TPC Test Result Validation System¶
A systematic validation system for TPC benchmark test results that ensures compliance with official TPC specification requirements.
Overview¶
The TPC Test Result Validation System provides:
Comprehensive Validation: Validates all aspects of TPC test results including completeness, query execution, timing, data integrity, and metrics
Compliance Checking: Ensures results meet official TPC specification requirements
Certification Readiness: Validates certification requirements and generates readiness reports
Audit Trail: Tracks all validation activities for reproducibility and compliance auditing
Multi-Benchmark Support: Supports TPC-H, TPC-DS, TPC-DI, and other TPC benchmarks
Detailed Reporting: Generates systematic validation reports with issue tracking and metrics
Architecture¶
The validation system consists of several key components:
Core Components¶
TPCResultValidator: Main validation engine that coordinates all validation activitiesValidationReport: Comprehensive report containing all validation results, issues, and metricsAuditTrail: Tracks all validation events for reproducibility and compliance auditing
Validators¶
CompletenessValidator: Ensures all required tests completed successfullyQueryResultValidator: Validates query execution results and performanceTimingValidator: Validates timing measurements and precision requirementsDataIntegrityValidator: Validates data integrity during maintenance operationsMetricsValidator: Validates metric calculations and statistical validityComplianceChecker: Checks overall TPC compliance requirementsCertificationChecker: Validates certification readiness and requirements
Installation¶
The validation system is included in the BenchBox library:
from benchbox.core.tpc_validation import TPCResultValidator, ValidationLevel
Quick Start¶
Basic Usage¶
from benchbox.core.tpc_validation import TPCResultValidator, ValidationLevel
# Create validator
validator = TPCResultValidator()
# Prepare test results (see Test Results Format section)
test_results = {
"benchmark_name": "TPC-H",
"scale_factor": 1.0,
"test_start_time": "2023-01-01T10:00:00Z",
"test_end_time": "2023-01-01T11:00:00Z",
"query_results": {
"1": {
"status": "success",
"execution_time": 5.2,
"row_count": 100,
"results": [{"col1": "value1", "col2": "value2"}]
}
},
"data_generation": {
"generation_time": 120.5,
"generated_tables": ["customer", "orders", "lineitem"]
},
"metrics": {
"avg_query_time": 5.2,
"total_query_time": 5.2
}
}
# Validate results
report = validator.validate(test_results, ValidationLevel.STANDARD)
# Check results
print(f"Overall Result: {report.overall_result.value}")
print(f"Validation Score: {report.metrics.get('validation_score', 0):.1f}%")

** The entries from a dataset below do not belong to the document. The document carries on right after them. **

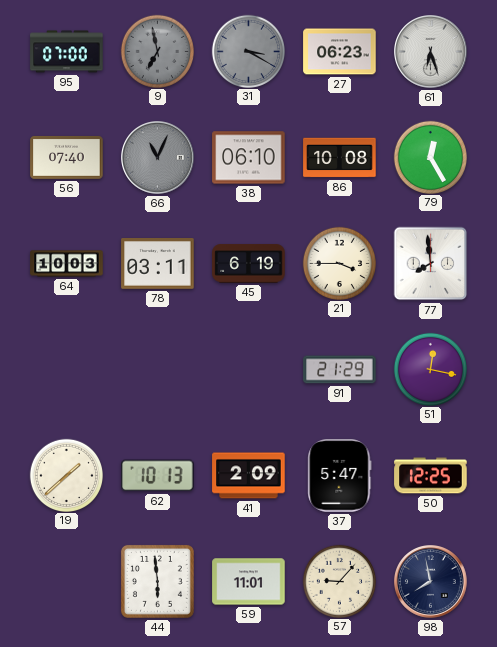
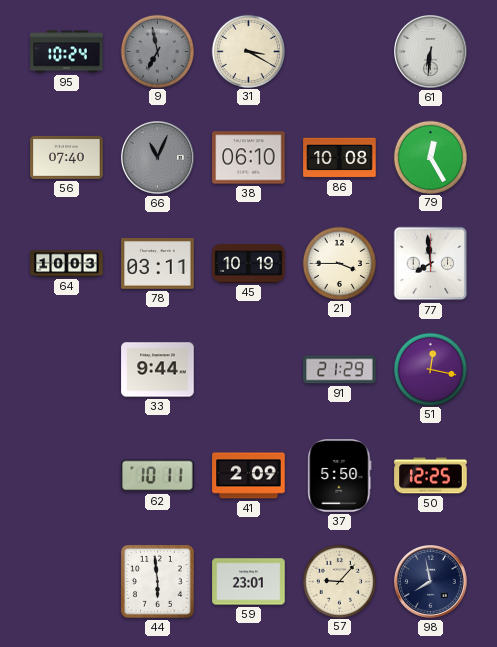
95: 07:00 -> 10:24
31 dial: grey -> cream
27: 06:23 -> none
61: 6:27 -> 6:31
45: 6:19 -> 10:19
33: none -> 9:44
19: 1:38 -> none
62: 10:13 -> 10:11
37: 5:47 -> 5:50
59: 11:01 -> 23:01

print(f"Issues Found: {len(report.issues)}")
Configuration¶
You can customize the validation behavior with configuration:
config = {
"validators": {
"completeness": {
"required_queries": {"TPC-H": list(range(1, 23))},
"required_tables": ["customer", "orders", "lineitem"]
},
"timing": {
"max_execution_time": 3600,
"precision_threshold": 0.001
},
"certification": {
"required_documentation": ["test_report", "environment_spec"],
"performance_thresholds": {
"avg_query_time": 30.0
}
}
}
}
validator = TPCResultValidator(config)
Test Results Format¶
The validation system expects test results in the following format:
test_results = {
# Required fields
"benchmark_name": "TPC-H", # Benchmark name (TPC-H, TPC-DS, TPC-DI)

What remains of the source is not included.